Friday's statement from the group said Mueller was killed in the militants' stronghold of Raqqa in northern Syria during Muslim prayers -- which usually take place around midday -- in airstrikes that targeted "the same location for more than an hour."

It published photos purportedly of the bombed site, showing a severely damaged three-story building, but offered no proof or images of Mueller.

The statement said no Islamic State militants were killed in the airstrikes, raising further questions about the veracity of the claim.

Jordanian government spokesman Mohammed al-Momani said it was investigating.

"But as a first reaction, we think it's illogical and we are highly skeptical about it. How could they identify a Jordanian warplane ... in the sky? What was the American lady doing in a weapons warehouse?" al-Momani said.

"It's part of their criminal propaganda. They have lied that our pilot is alive and tried to negotiate, claiming he is alive while they had killed him weeks before," he added.

American officials said they also were looking into the report.

“We are obviously deeply concerned by these reports," said National Security Council spokeswoman Bernadette Meehan. "We have not at this time seen any evidence that corroborates ISIL’s claim."

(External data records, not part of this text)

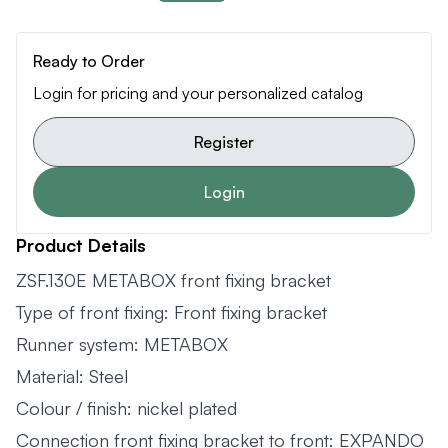
Ready to Order
Login for pricing and your personalized catalog
Register
Login
Product Details
ZSF.130E METABOX front fixing bracket
Type of front fixing: Front fixing bracket
Runner system: METABOX
Material: Steel
Colour / finish: nickel plated
Connection front fixing bracket to front: EXPANDO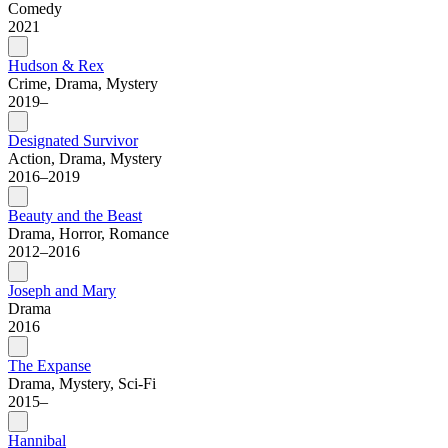
Comedy
2021
Hudson & Rex
Crime, Drama, Mystery
2019–
Designated Survivor
Action, Drama, Mystery
2016–2019
Beauty and the Beast
Drama, Horror, Romance
2012–2016
Joseph and Mary
Drama
2016
The Expanse
Drama, Mystery, Sci-Fi
2015–
Hannibal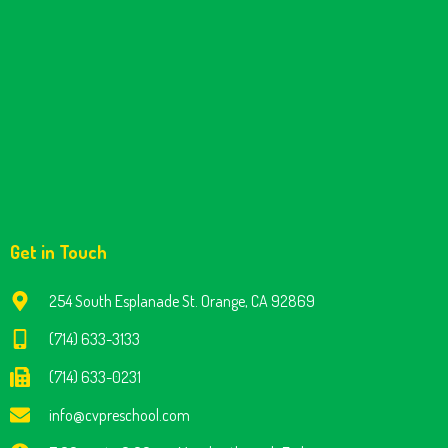
Get in Touch
254 South Esplanade St. Orange, CA 92869
(714) 633-3133
(714) 633-0231
info@cvpreschool.com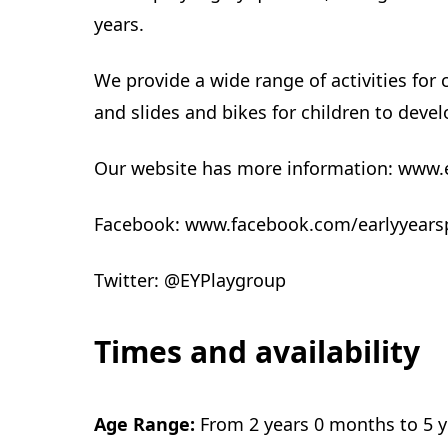
years.
We provide a wide range of activities for
and slides and bikes for children to develo
Our website has more information: www.
Facebook: www.facebook.com/earlyyears
Twitter: @EYPlaygroup
Times and availability
Age Range:
From 2 years 0 months to 5 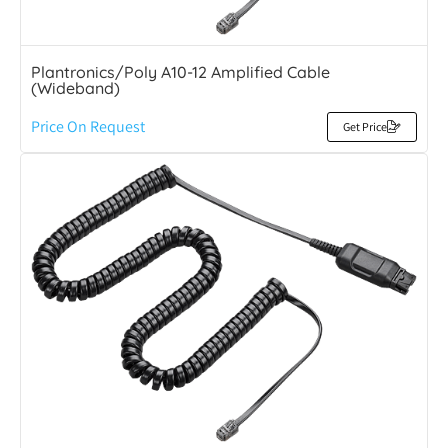
Plantronics/Poly A10-12 Amplified Cable
(Wideband)
Price On Request
Get Price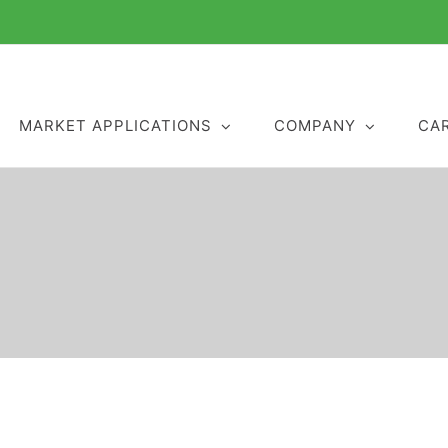
MARKET APPLICATIONS
COMPANY
CA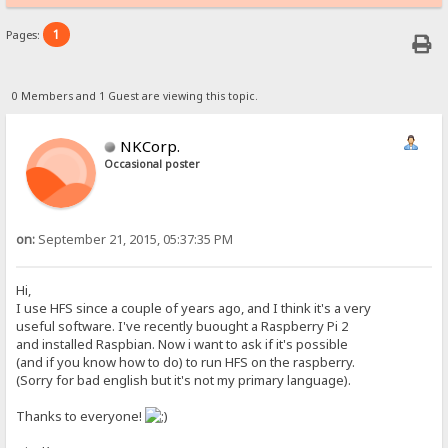
1
Pages:
0 Members and 1 Guest are viewing this topic.
NKCorp.
Occasional poster
on:
September 21, 2015, 05:37:35 PM
Hi,
I use HFS since a couple of years ago, and I think it's a very
useful software. I've recently buought a Raspberry Pi 2
and installed Raspbian. Now i want to ask if it's possible
(and if you know how to do) to run HFS on the raspberry.
(Sorry for bad english but it's not my primary language).
Thanks to everyone!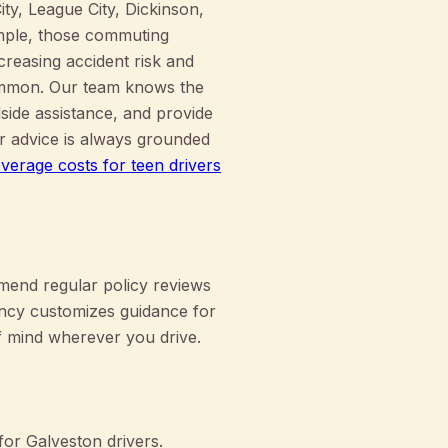
y, League City, Dickinson,
mple, those commuting
reasing accident risk and
common. Our team knows the
dside assistance, and provide
ur advice is always grounded
verage costs for teen drivers
mend regular policy reviews
ency customizes guidance for
f mind wherever you drive.
or Galveston drivers.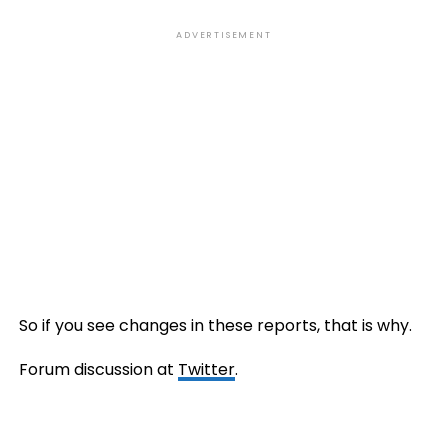
ADVERTISEMENT
So if you see changes in these reports, that is why.
Forum discussion at
Twitter
.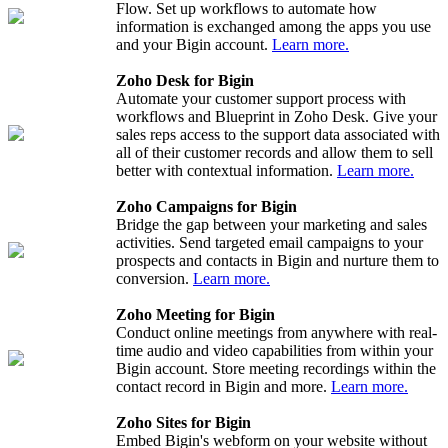
Flow. Set up workflows to automate how
information is exchanged among the apps you use
and your Bigin account.
Learn more.
Zoho Desk for Bigin
Automate your customer support process with
workflows and Blueprint in Zoho Desk. Give your
sales reps access to the support data associated with
all of their customer records and allow them to sell
better with contextual information.
Learn more.
Zoho Campaigns for Bigin
Bridge the gap between your marketing and sales
activities. Send targeted email campaigns to your
prospects and contacts in Bigin and nurture them to
conversion.
Learn more.
Zoho Meeting for Bigin
Conduct online meetings from anywhere with real-
time audio and video capabilities from within your
Bigin account. Store meeting recordings within the
contact record in Bigin and more.
Learn more.
Zoho Sites for Bigin
Embed Bigin's webform on your website without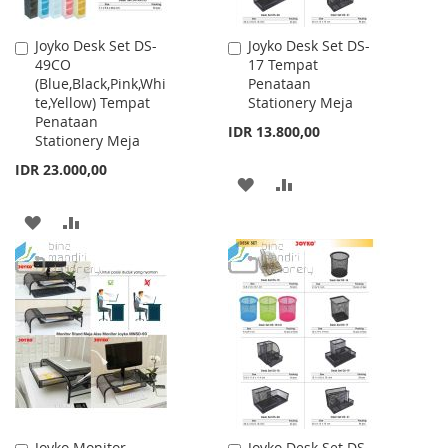
Joyko Desk Set DS-
Joyko Desk Set DS-
Add
Add
49CO
17 Tempat
to
to
(Blue,Black,Pink,Whi
Penataan
Cart
Cart
te,Yellow) Tempat
Stationery Meja
Penataan
IDR 13.800,00
Stationery Meja
IDR 23.000,00
ADD
ADD
TO
TO
ADD
ADD
WISH
COMPARE
TO
TO
LIST
WISH
COMPARE
LIST
Joyko Monitor
Joyko Desk Set DS-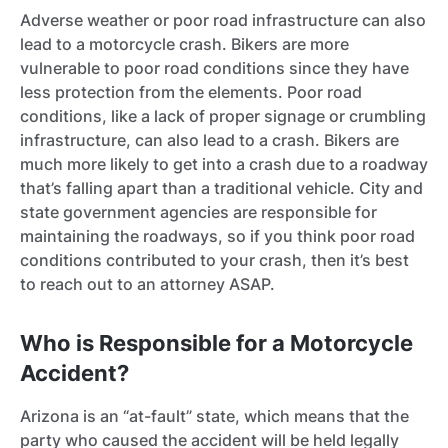
Adverse weather or poor road infrastructure can also
lead to a motorcycle crash. Bikers are more
vulnerable to poor road conditions since they have
less protection from the elements. Poor road
conditions, like a lack of proper signage or crumbling
infrastructure, can also lead to a crash. Bikers are
much more likely to get into a crash due to a roadway
that’s falling apart than a traditional vehicle. City and
state government agencies are responsible for
maintaining the roadways, so if you think poor road
conditions contributed to your crash, then it’s best
to reach out to an attorney ASAP.
Who is Responsible for a Motorcycle
Accident?
Arizona is an “at-fault” state, which means that the
party who caused the accident will be held legally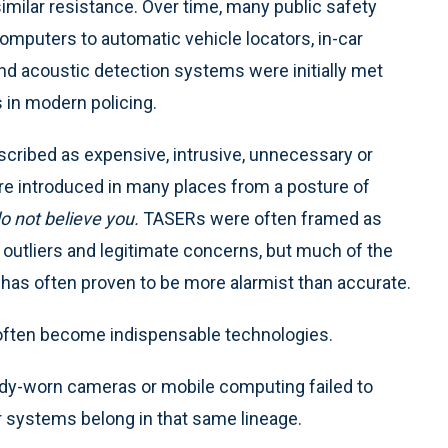
milar resistance. Over time, many public safety
mputers to automatic vehicle locators, in-car
d acoustic detection systems were initially met
 in modern policing.
scribed as expensive, intrusive, unnecessary or
e introduced in many places from a posture of
 not believe you.
TASERs were often framed as
re outliers and legitimate concerns, but much of the
has often proven to be more alarmist than accurate.
 often become indispensable technologies.
body-worn cameras or mobile computing failed to
r systems belong in that same lineage.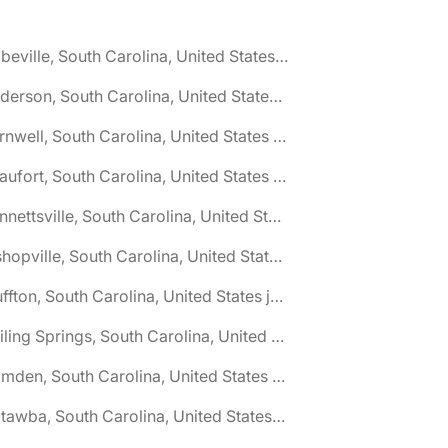
🌎 Abbeville, South Carolina, United States jobs
🌎 Anderson, South Carolina, United States jobs
🌎 Barnwell, South Carolina, United States jobs
🌎 Beaufort, South Carolina, United States jobs
🌎 Bennettsville, South Carolina, United States jobs
🌎 Bishopville, South Carolina, United States jobs
🌎 Bluffton, South Carolina, United States jobs
🌎 Boiling Springs, South Carolina, United States jobs
🌎 Camden, South Carolina, United States jobs
🌎 Catawba, South Carolina, United States jobs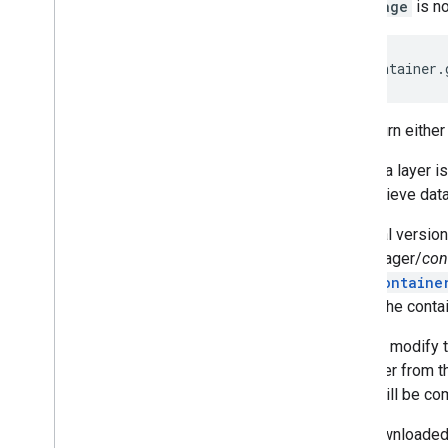
Language
is no
will return eithe
The data layer i
and retrieve dat
An initial versi
tagmanager/
con
openContaine
create the conta
You can modify t
container from th
value will be co
The downloaded c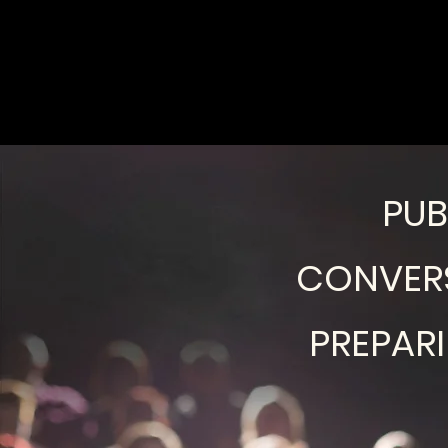
PUB
CONVERS
PREPAR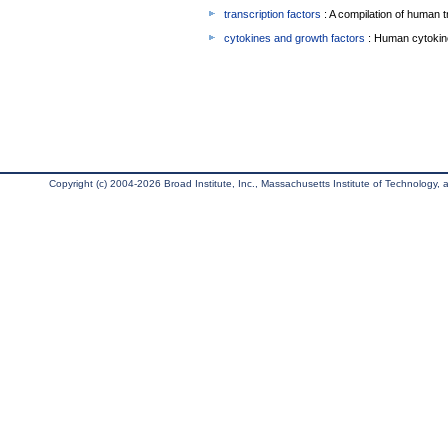
transcription factors
: A compilation of human t
cytokines and growth factors
: Human cytokin
Copyright (c) 2004-2026 Broad Institute, Inc., Massachusetts Institute of Technology, an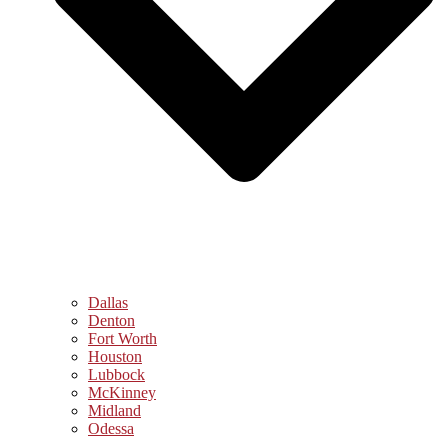
Dallas
Denton
Fort Worth
Houston
Lubbock
McKinney
Midland
Odessa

Mueller had been working in Turkey assisting Syrian refugees, according to a 2013 article in The Daily Courier, her hometown newspaper. She told the paper that she was drawn to help with the situation in Syria.

"For as long as I live, I will not let this suffering be normal," she said. "It's important to stop and realize what we have, why we have it and how privileged we are. And from that place, start caring and get a lot done."

According to the newspaper, Mueller had been working with the humanitarian aid agency Support to Life, as well as a local organization that helped female Syrian refugees develop skills.

The Syrian government said Thursday that dozens of Jordanian fighter jets had bombed Islamic State training centers and weapons storage sites. It did not say where the attacks occurred.

The Jordanian military said its warplanes carried out a series of attacks Friday and "destroyed the targets and returned safely." It did not elaborate.

Activists who monitor the Syrian conflict from inside the country said coalition planes hit several targets on the edges and outskirts of Raqqa in quick succession.

A Raqqa-based collective of anti-IS activists known as "Raqqa is Being Slaughtered Silently" said the planes targeted multiple IS positions and headquarters in the western and eastern countryside of Raqqa, sending up columns of smoke. Explosions could be heard in the city. The collective said there were no recorded civilian casualties, and did not mention any IS casualties.

The Britain-based Syrian Observatory for Human Rights said dozens of IS members were killed in coalition airstrikes that targeted a tank and vehicle depot in the area of al-Madajen and at least six other IS positions, including a training camp and a prison.